Ils marchaient, tous les deux, le long de la route, l'un éblouissant et léger, l'autre un peu lourd, plus proche de la terre mais sûr de ses pas ; et l'un et l'autre souriaient.

« Sarah! » cria Zacharie en s'approchant d'une pauvre masure assez ruineuse dont le toit avait de grands trous.

Une femme qui travaillait dans le minuscule potager étendu devant le seuil comme un tablier vert, leva la tête.

« C'est toi, Zacharie! que fais-tu donc? je te croyais aux champs.

— Mets de l'eau dans la grande bassine, Sarah! j'amène un voyageur très las qui a besoin de nos soins. C'est un illustre messager. »

Sarah leva au-dessus de sa tête une salade encore mouillée qu'elle venait de cueillir.

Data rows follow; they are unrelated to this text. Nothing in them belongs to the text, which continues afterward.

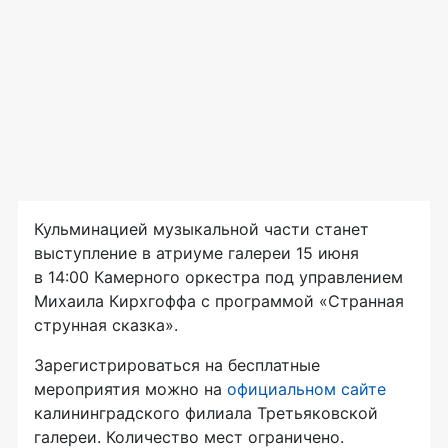
Кульминацией музыкальной части станет
выступление в атриуме галереи 15 июня
в 14:00 Камерного оркестра под управлением
Михаила Кирхгоффа с программой «Странная
струнная сказка».
Зарегистрироваться на бесплатные
мероприятия можно на
официальном сайте
калининградского филиала Третьяковской
галереи. Количество мест ограничено.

« Qu'il soit le bienvenu! et voici pour lui un beau cœur de salade. Il reste, grâce à Dieu, un peu de sel dans le petit pot vert et le pain ne manque pas, aujourd'hui. »

Elle secoua sa jupe de laine, couverte de poussière, sortit du potager et s'inclina devant l'hôte.

« Où sont les enfants? demanda Zacharie.

— Je crois qu'ils jouent dans le champ ; je les entendais rire tout à l'heure. David! Elysée! voici le père! »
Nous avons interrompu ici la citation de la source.